New penalties are proposed for hospitals failing to comply with price transparency rules; meanwhile, trauma centers are found to charge enormous fees for minor injuries; the tally rises on drugmakers’ mid-year price hikes; and, more than 2 million people have now signed up for coverage during the special enrollment people.
Item of the Week
Week in Review
Cost of Noncompliance: Last Monday, the Centers for Medicare and Medicaid Services (CMS) released new proposed rules that would raise the maximum penalty for large hospitals that fail to comply with new price transparency rules that went into effect earlier this year. That penalty, which would now be as high as $2 million, is meant to bring the vast majority of non-compliant hospitals into compliance with the existing rules, requiring health systems to disclose the prices for hundreds of common services and procedures to patient-consumers. If finalized, the proposed rule would impact hospitals differently, depending on their relative sizes. For instance, facilities with 30 beds or fewer will still face the $300 a day penalty for failing to disclose their prices. But, larger facilities would be fined $10 per bed per day, with a daily cap of $5,500, making a full year’s worth of violations ranging from approximately $100,000 to about $2 million.
Trauma Center Fees: A light has been shined on a new front in the escalating effort to draw attention to the role that providers have been playing in driving up healthcare costs. Categorized as “trauma activation fees”, these charges have been quietly used by hospitals with increased frequency as revenue generators. These fees – which are billed on top of what a facility charges for emergency medical care – represent the mobilization of a hospital’s team of clinicians to administer trauma care, regardless of whether or not that team even ends up treating the patient. In fact, according to the analysis performed and published by Kaiser Health News, such incidences happen tens of thousands of times every year, in which hospitals charge enormously expensive trauma fees for injuries so minor that patients aren’t even admitted.
Mid-Year Rx Price Hikes: Continuing their pattern of twice-yearly price hikes, drug manufacturers have now raised the prices of dozens of products since the beginning of July. While these increases pale in comparison to the more than 800 drugs that saw price increases at the start of the year, they reinforce a trend that’s seen the pharmaceutical industry carry on with business-as-usual, despite the ongoing pandemic upending so much of the rest of the healthcare industry, not to mention consumers’ access to that industry. As soon as the calendar turned to July, manufacturers immediately raised prices on over 30 drugs by an average of 3.6 percent. Research has shown that drug price list changes have direct downstream impacts on prices that consumers ultimately pay for their drugs, which only serves to heighten the growing alarm at this latest round of price hikes.

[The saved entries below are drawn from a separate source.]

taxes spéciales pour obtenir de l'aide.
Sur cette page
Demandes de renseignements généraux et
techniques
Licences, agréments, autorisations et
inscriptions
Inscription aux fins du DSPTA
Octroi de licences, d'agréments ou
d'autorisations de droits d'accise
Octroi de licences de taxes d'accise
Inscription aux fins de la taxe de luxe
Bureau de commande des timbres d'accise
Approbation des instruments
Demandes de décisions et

SEP Enrollment: Earlier this month, CMS officials announced that more than 2 million people have signed up for health coverage during the ongoing special enrollment period (SEP) on both the federal and state health insurance exchange marketplaces. The enrollment tally includes plan selections made between 15 February of this year through the end of June. Drilling further into the numbers, some 1.5 million people have signed up for coverage through the federal exchange, while more than 600,000 have done so in the 14 states and the District of Columbia that run their own exchange. The SEP is set to expire in just under three weeks on 15 August, though an extension is already being discussed. The state exchanges have their own deadlines.